In SSA with remarkable paucity of competencies counseling about a genetically transmitted condition would not meet the desired requirement [97, 98]. Furthermore education allows for appreciating and understanding a culture unique to a particular national group. As in this case the SSA inhabitants of each country have their own language, beliefs, health system, style of government, values, mode of dress, communication network, and manifest a variety of behaviors that set them apart from people in other nations [38]. These wide diversities can be captured in a joint curriculum for educating the inhabitants of the SSA [58].
Challenges
The two general major ways of controlling SCD in this review are counseling and education [53]. Notables in both methods are or insignificant content and context with regards to culture, customs, social, and environment of the communities in the reviewed materials. We hypothesis that the minimal impact documented therefore was related to little attention given to these aspects of life that influence attitude, practice and knowledge of a people. Many of these also delivered as consisting of giving pieces of advice. While at individual level their influence may be evident but at community and regional level the influence may not be substantial.
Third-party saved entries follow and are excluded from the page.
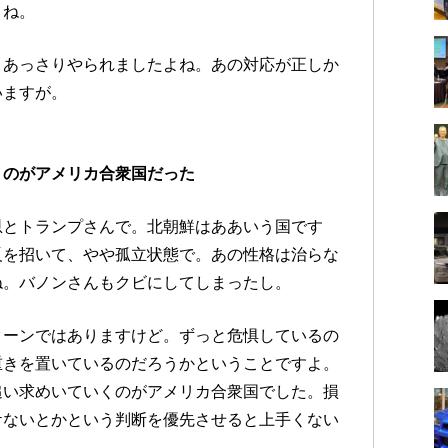
よね。
、あっさりやられましたよね。あの対応が正しか
いますが。
くのがアメリカ合衆国だった
恩とトランプさんで。北朝鮮はああいう国です
反を招いて、やや孤立状態で。あの性格は治らな
ね。バノンさんもクビにしてしまったし。
ターンではありますけど。ずっと危惧しているの
重きを置いているのだろうかということですよ。
追い求めいていくのがアメリカ合衆国でした。損
ケないとかという判断を優先させると上手くない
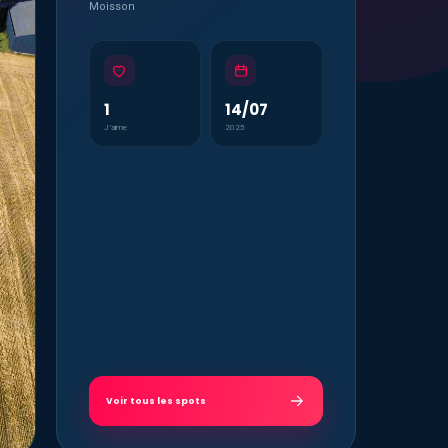
Moisson
1
14/07
J’aime
2025
Voir tous les spots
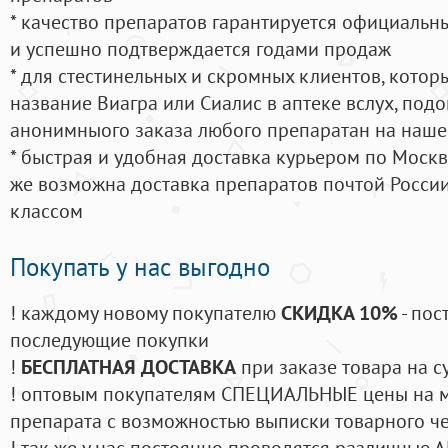
* качество препаратов гарантируется официаль
и успешно подтверждается годами продаж
* для стестинельных и скромных клиентов, кото
название Виагра или Сиалис в аптеке вслух, под
анонимныого заказа любого препаратан на наше
* быстрая и удобная доставка курьером по Москве
же возможна доставка препаратов почтой России
классом
Покупать у нас выгодно
! каждому новому покупателю
СКИДКА 10%
- пос
последующие покупки
!
БЕСПЛАТНАЯ ДОСТАВКА
при заказе товара на с
! оптовым покупателям СПЕЦИАЛЬНЫЕ цены на 
препарата с возможностью выписки товарного ч
! так же у нас постоянно проводятся различные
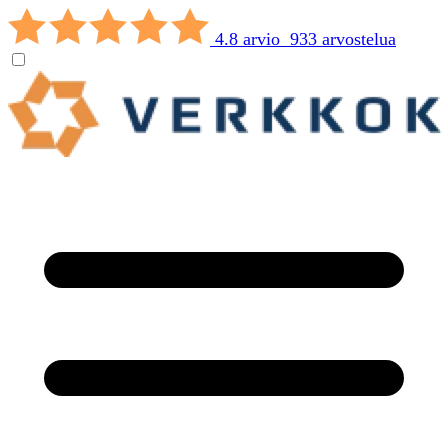
4.8 arvio 933 arvostelua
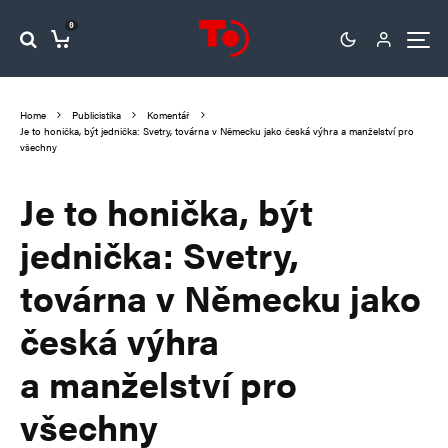
0
Home
Publicistika
Komentář
Je to honička, být jednička: Svetry, továrna v Německu jako česká výhra a manželství pro
všechny
Je to honička, být
jednička: Svetry,
továrna v Německu jako
česká výhra
a manželství pro
všechny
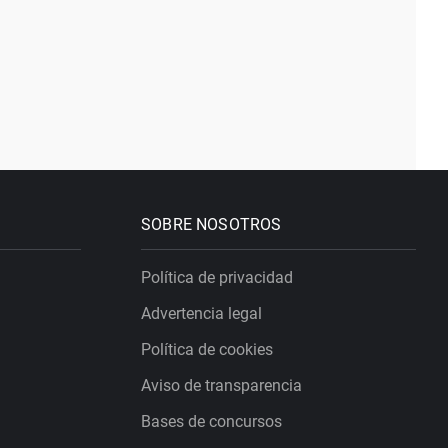
SOBRE NOSOTROS
Política de privacidad
Advertencia legal
Política de cookies
Aviso de transparencia
Bases de concursos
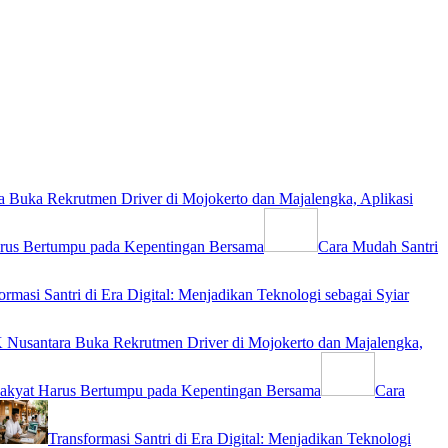
 Buka Rekrutmen Driver di Mojokerto dan Majalengka, Aplikasi
rus Bertumpu pada Kepentingan Bersama
Cara Mudah Santri
ormasi Santri di Era Digital: Menjadikan Teknologi sebagai Syiar
Nusantara Buka Rekrutmen Driver di Mojokerto dan Majalengka,
akyat Harus Bertumpu pada Kepentingan Bersama
Cara
Transformasi Santri di Era Digital: Menjadikan Teknologi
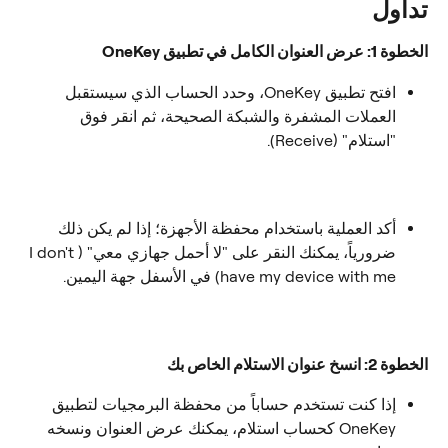
تداول
الخطوة 1: عرض العنوان الكامل في تطبيق OneKey
افتح تطبيق OneKey، وحدد الحساب الذي سيستقبل 
العملات المشفرة والشبكة الصحيحة، ثم انقر فوق 
"استلام" (Receive).
أكد العملية باستخدام محفظة الأجهزة؛ إذا لم يكن ذلك 
ضرورياً، يمكنك النقر على "لا أحمل جهازي معي" (I don't 
have my device with me) في الأسفل جهة اليمين.
الخطوة 2: انسخ عنوان الاستلام الخاص بك
إذا كنت تستخدم حساباً من محفظة البرمجيات لتطبيق 
OneKey كحساب استلام، يمكنك عرض العنوان ونسخه 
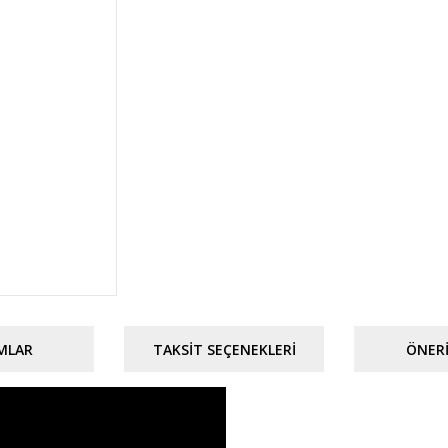
MLAR
TAKSIT SEÇENEKLERI
ÖNERI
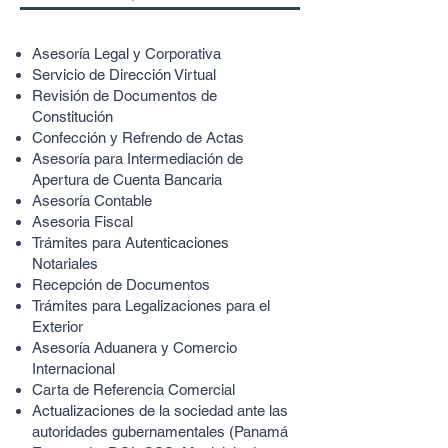
Asesoría Legal y Corporativa
Servicio de Dirección Virtual
Revisión de Documentos de
Constitución
Confección y Refrendo de Actas
Asesoría para Intermediación de
Apertura de Cuenta Bancaria
Asesoría Contable
Asesoria Fiscal
Trámites para Autenticaciones
Notariales
Recepción de Documentos
Trámites para Legalizaciones para el
Exterior
Asesoría Aduanera y Comercio
Internacional
Carta de Referencia Comercial
Actualizaciones de la sociedad ante las
autoridades gubernamentales (Panamá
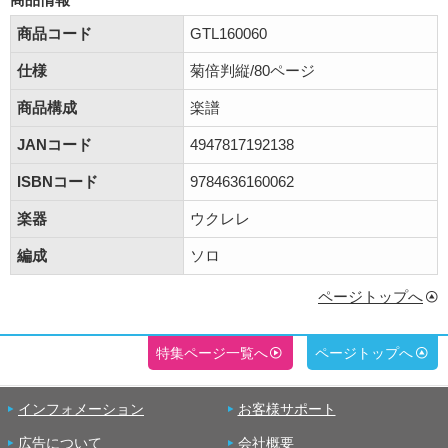
商品コード
GTL160060
仕様
菊倍判縦/80ページ
商品構成
楽譜
JANコード
4947817192138
ISBNコード
9784636160062
楽器
ウクレレ
編成
ソロ
ページトップへ
特集ページ一覧へ
ページトップへ
インフォメーション
お客様サポート
広告について
会社概要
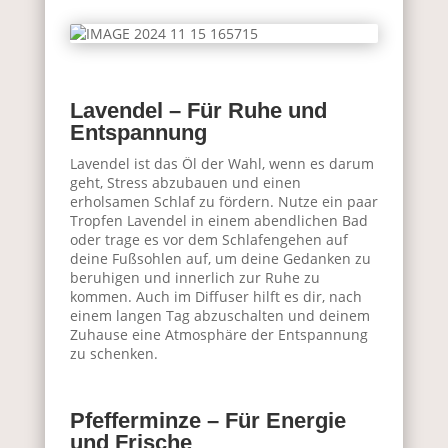
Lavendel – Für Ruhe und
Entspannung
Lavendel ist das Öl der Wahl, wenn es darum
geht, Stress abzubauen und einen
erholsamen Schlaf zu fördern. Nutze ein paar
Tropfen Lavendel in einem abendlichen Bad
oder trage es vor dem Schlafengehen auf
deine Fußsohlen auf, um deine Gedanken zu
beruhigen und innerlich zur Ruhe zu
kommen. Auch im Diffuser hilft es dir, nach
einem langen Tag abzuschalten und deinem
Zuhause eine Atmosphäre der Entspannung
zu schenken.
Pfefferminze – Für Energie
und Frische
On the other hand if education and counseling are implemented in a structured format and delivered within an educational system the impact would be enhanced. In adequate attention to the facts that the SSA is largely patriarchal and there would be need to institutionalize SCD control within the health education system rather than counseling usually to individuals, families or small groups representing communities. We believe that these are challenges due to targeting specific populations. A national curriculum based education rather than individual counseling would be more productive that selecting a focus group. The SSA has religious and spiritual heritage as such people naturally are sensitive to intrusions by different religious and spiritual traditions. Education may go to some length communicating interest, understanding, and respect to those who have spiritual beliefs that are different from their own. They seek to learn more about the spiritual beliefs and cultures of clients with whom they work [53]. It is not realistic to assume that a counselor can possibly assimilate both the quantity and quality of theological information about religious systems to hold court with their clients all the time. Rather education about the basics of faith communities allows a bridge from which to illicit and draw out the experience with dignity and genuine respect for diversity [99].
Conclusion
This review portrays education and counseling as the main prospects for the control of sickle cell disease. It is considered that method of delivery be a formal education curriculum that captures most of the life governance of the SSA such as social, cultural, economic and spiritual contexts and diversity of the populations. It is incumbent on us to be prepared as a region to urgently address these prospects to reduce the prevalence of SCD.